“We [will] drop all the laws violating the human rights in Sudan.” The quote by Justice Minister Nasredeen Abdulbari reflects a nearly jaw-dropping truth. Sudan has, in just a week, put into effect a battery of new laws protecting their vulnerable citizens and directly opposing many of their previous most controversial patterns.
Most notably, they have enacted laws protecting women’s rights and the rights of non-Muslims.
For women, the new laws expressly forbid female genital mutilation which affects over 80% of Sudanese women. Also stricken down is the legal requirement for women to have the permission of a male relative to travel with their own children.
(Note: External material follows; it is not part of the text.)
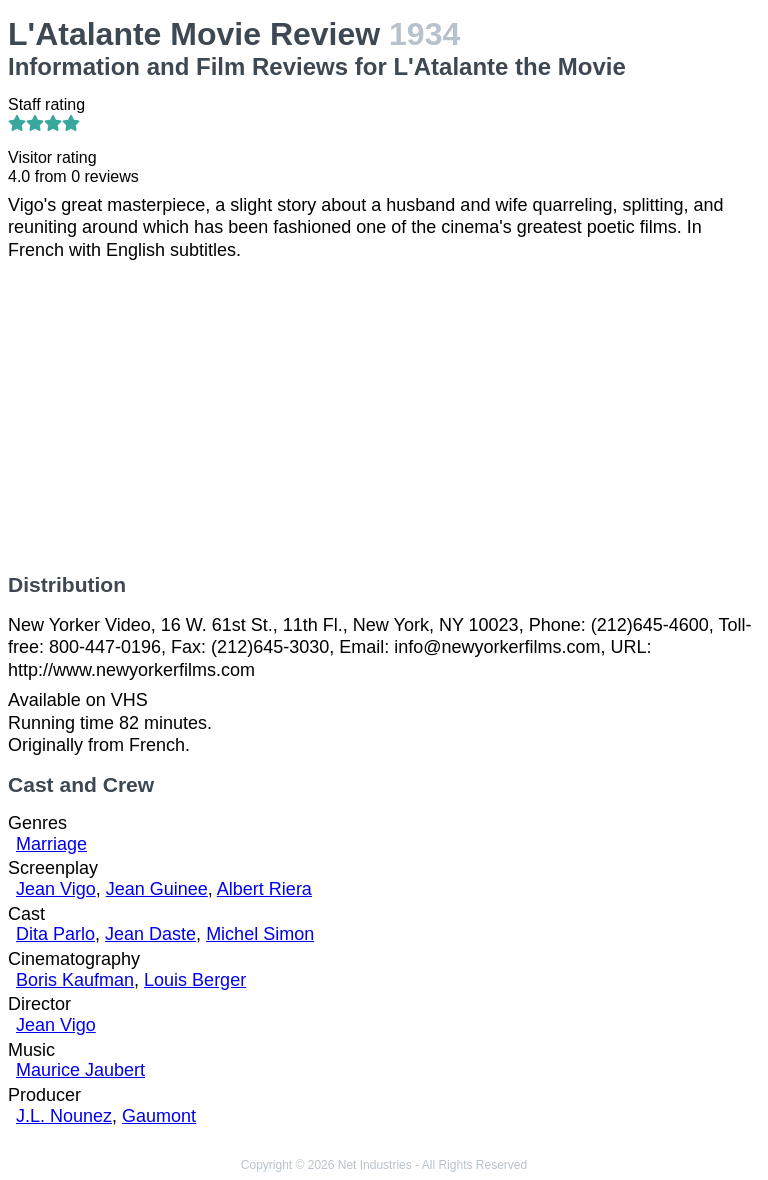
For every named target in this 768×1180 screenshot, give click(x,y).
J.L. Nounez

Until now, the law also prescribed death for anyone convicted of apostasy, or living in a state which renounced Islam. Before now, drinking alcohol was a flogging offense, and marrying a non-Muslim (if you were a woman) was punishable by death. Only a few years ago, the case of Meriam Yehya Ibrahim Ishag made the news when she was sentenced to be hanged for marrying a Christian man and becoming pregnant. She and her husband fled the country, but Sudan was still seeking extradition for her as of 2018, to execute her.
Sudan’s strict Islamist laws were imposed in the late 1980s, during the supremacy of the National Islamic Front, Hasan al-Turabi, and imposed president Omar al-Bashir. Under Bashir, public floggings were common and didn’t even require trial. The new changes to the laws are another wave of the reforms which have been taking place every since Bashir’s ousting and arrest in a coup d’état in 2019. The new government, under Prime Minister Abdalla Hamdok, has made progress and human rights a focus of their governance. In November 2019, they revoked Bashir’s public order laws, which controlled how women could dress and act in public, requiring veils and making speaking to unrelated men a crime. They also ensured that women be represented in the new ministry.